TOKYO (Reuters) -Nissan Motor Co Ltd on Monday raised its electrified car sales goals and said it would boost power train production in the United States, as it looks to catch up in a segment dominated by newer automakers such as Tesla Inc.
The Japanese automaker was a pioneer in electric vehicles (EVs) with its all-battery-powered Leaf but has struggled alongside many legacy automakers in the face of increasing competition from nimbler new entrants.
Nissan now aims to have electrified vehicles – which include its advanced hybrid e-power cars – make up over 55% of global sales by fiscal 2030, up from a previous goal of 50%, it said.
The EV mix will increase to 44% by fiscal 2026 from an earlier target of 40%, Nissan said.
The automaker plans 27 new electrified vehicles by that year, 19 of which will be all-battery EVs, it said in a statement. That compared with its previous plan of 23 electrified vehicles including 15 all-battery EVs.
In addition to EV production at its Smyrna, Tennessee plant, Nissan plans to build electric power trains at its Decherd plant in the same state to help it meet requirements for the Inflation Reduction Act, Chief Operating Officer Ashwani Gupta said on Monday.

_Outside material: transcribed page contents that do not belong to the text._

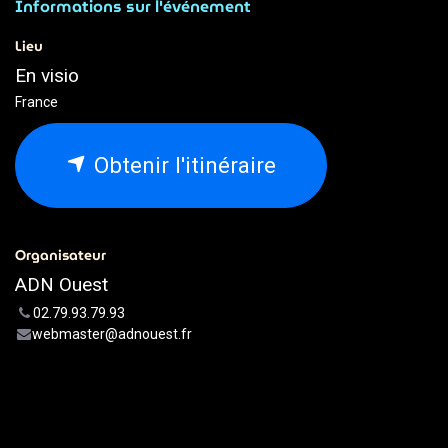
Informations sur l'événement
Lieu
En visio
France
Obtenir l'itinéraire
Organisateur
ADN Ouest
02.79.93.79.93
webmaster@adnouest.fr
Partager
Découvrez ce que les gens voient et disent à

The company is looking into adding a second source of batteries produced in the U.S., he said, which would contribute towards existing supply from Envision AESC. Nissan is confident it will be in compliance with the Act due to the localisation of battery production starting from 2026.
“IRA is challenging, but on the other side, it’s an opportunity to accelerate the competitive electrification,” he said in an online briefing.